Is Brian Shaw the motivator, fresh voice the Pacers need?

Brian Shaw frequently worked with players after practice.

Brian Shaw frequently worked with players after practice.

Larry Bird, the Pacers President of Basketball Operations, sat in front of reporters last Thursday and said “I just came to the conclusion that I felt it was necessary for these guys to hear a new voice.” After five and a half seasons, which included two conference finals appearances and participation in the postseason every year but in 2015, when Paul George was out most of the year, Bird was moving on from Frank Vogel.

When I heard Bird mention in his press conference the need for the next head coach to 1. motivate and 2. be in their ear, Shaw immediately came to mind.

“It’s all about motivating the players and getting them to play at a higher level,” Bird said. “If you got their ear, it works.”

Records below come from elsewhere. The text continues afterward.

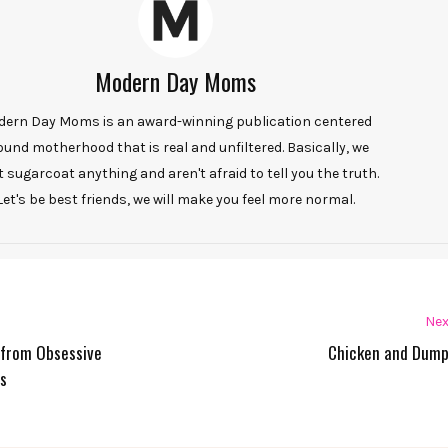
Modern Day Moms
ern Day Moms is an award-winning publication centered
ound motherhood that is real and unfiltered. Basically, we
t sugarcoat anything and aren't afraid to tell you the truth.
Let's be best friends, we will make you feel more normal.
Nex
r from Obsessive
Chicken and Dump
s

Shaw, 50, played for seven teams over his 14-year playing career, and then he was an assistant coach for nearly a decade. When Vogel’s interim tag was removed in the summer of 2011, Bird was adamant that Vogel hire experienced assistant coaches to aid in his early development.

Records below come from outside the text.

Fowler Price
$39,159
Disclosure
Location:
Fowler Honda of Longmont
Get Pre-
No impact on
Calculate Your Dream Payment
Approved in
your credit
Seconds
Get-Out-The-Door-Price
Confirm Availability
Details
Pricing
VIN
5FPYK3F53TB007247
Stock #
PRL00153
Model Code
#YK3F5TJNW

[Pacers Podcast: Talking to reporters who covered three potential coaches — Shaw, Hornacek, and D’Antoni]

Shaw was Vogel’s right-hand man for two seasons as associate head coach. And then — finally! — Shaw landed his first head-coaching gig, in Denver.

In my opinion, Shaw was the Pacers’ biggest personnel loss over the last three years.

[Pacers upset about Nuggets firing of Brian Shaw]

While not an ideal situation, and it didn’t go well, Shaw was a head coach for 141 games with the Nuggets.

“What I quickly found out was that the mindset and mentality that the guys have here is completely different than the guys on the Pacers,” Shaw told me during a long phone conversation in 2014.

He has sat the last year and a half out — still getting paid by the Nuggets — and he appeared on NBA TV dozens of times as a guest analyst. He’s looking to get back in the league and he’d like to get another shot at being the top guy on the bench. And he’d certainly be interested in returning to the Pacers.

“Obviously I would love to have another opportunity to be a head coach again,” Shaw told ESPN’s Hannah Storm on Monday. “My relationship with Larry Bird goes back to the three years that I played with him, starting my career out.”

While in Indy, Shaw was instrumental in the development of Paul George and Lance Stephenson. He motivated them, he challenged them, and he inspired them to work. With Shaw, players would stay around after practice to play Around The World with him, where you have to hit numerous 3-pointers in a row from a spot before moving on to the next. First one around, wins.

Here's Shaw shooting with Lance Stephenson.

Here’s Shaw shooting with Lance Stephenson.

Shaw wouldn’t only play, but he was the biggest trash talker.

With Paul George, now a three-time NBA All-Star and a top ten player in the league, he often shared stories about Kobe Bryant and his work ethic.

He might say, “Kobe’s working right now, so why aren’t you? Kobe wants it so bad that he’s the first one to practice and last to leave. Why aren’t you?”

“B-Shaw here was like a big brother for me,” George said in 2014. “He was a huge mentor for me, somebody I respected and looked up to while he was here, and continue to look up to.”

[Brian Shaw on Head Coach Duties and Lessons Learned From Pacers]

Shaw’s message resonated with those guys. And Shaw and George remain close today.

In fact, Shaw came to Indy to see George and go fishing with him last fall before the season. George is the face of the franchise and so it would make a ton of sense to bring in an individual who could continue to push George and work in developing 20-year-old Myles Turner.

And, Shaw wouldn’t cost a fortune.

“I spent two seasons there under Frank Vogel as the associate head coach and I’m familiar with some of the players on that team and the way that they do business there,” Shaw continued. “With that being said, it’s a bittersweet situation to be in, position to be in, because I have so much respect for Frank Vogel.

“I think he did a great job, especially with what he’s had to go through over the last couple of seasons with Paul George’s injury last year, losing David West and Roy Hibbert and Lance Stephenson, guys who were critical parts of the two teams that went to the Eastern Conference Finals.

“Obviously, that is the goal of any coach to want to run their own system and be the head guy in charge of trying to put things together.”

Bird said he has a list of potential coaches that he started to put together only recently.

“I’ll take my time and go through a lot, make sure we get the guy we think can lead them and keep the ears of the players and push them to higher levels than they have been lately,” he said last week.

“We’ve got some good players and we got two guys that I think are really good players. How are we going to get the other guys to raise their level of play? That’s what the new coach has got to do.”

The Pacers, especially Bird, are silent when it comes to their thinking and who Bird may be talking to about the job. Therefore, we only have an obvious list of names, like Shaw, Nate McMillan, Jeff Hornacek, Mike D’Antoni, and more to work from for now.

Might Shaw be that guy? Bird and the Pacers’ front office will likely take a good, hard look at bringing him back.